I do; so I did. Unfortunately Spencer’s article is just a restatement of the same hypothetical but in the form of a “thought experiment” in which he describes what he imagines the temperature profile of the atmosphere would be if there were no “greenhouse gases” in the atmosphere and no standing water on Earth that could evaporate into water vapor. He then attributes to the “greenhouse effect” the difference between what the temperature profile of the atmosphere actually is and what he imagines it would be if there were no “greenhouse gases” in the atmosphere or standing water on the planet.
The problem with such “thought experiments” is that they exist purely in one’s mind and produce no empirical evidence. In short, they are not testable.

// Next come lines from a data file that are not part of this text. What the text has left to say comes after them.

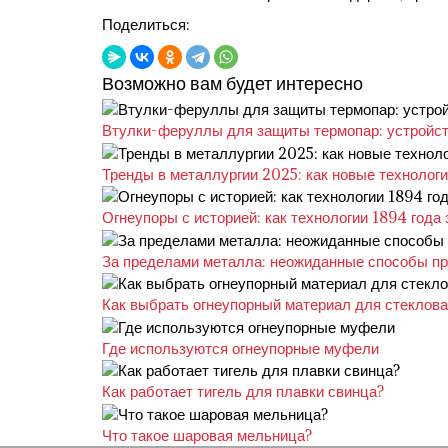
Поделиться:
Возможно вам будет интересно
Втулки-феруллы для защиты термопар: устройст
Тренды в металлургии 2025: как новые технолог
Огнеупоры с историей: как технологии 1894 год
За пределами металла: неожиданные способы п
Как выбрать огнеупорный материал для стеклов
Где используются огнеупорные муфели
Как работает тигель для плавки свинца?
Что такое шаровая мельница?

We cannot, for example, remove all of the “greenhouse gases” from the atmosphere and rid the planet of standing water in order to test the veracity of Roy Spencer’s imaginary world. An axiom in science is that you cannot use a hypothetical to prove a hypothetical because an actual, physical, empirical experiment is needed to sort out the difference between what actually exists in the physical world and what only exists in the minds of men.
Karl Popper (1902–1994) stressed this point. “Popper stresses the problem of demarcation—sorting the scientific from the unscientific—and lays the demarcation criterion falsifibility, such that the unfalsifiable are unscientific, and the practice of declaring an unfalsifiable theory proved true by scientific method is pseudoscience.”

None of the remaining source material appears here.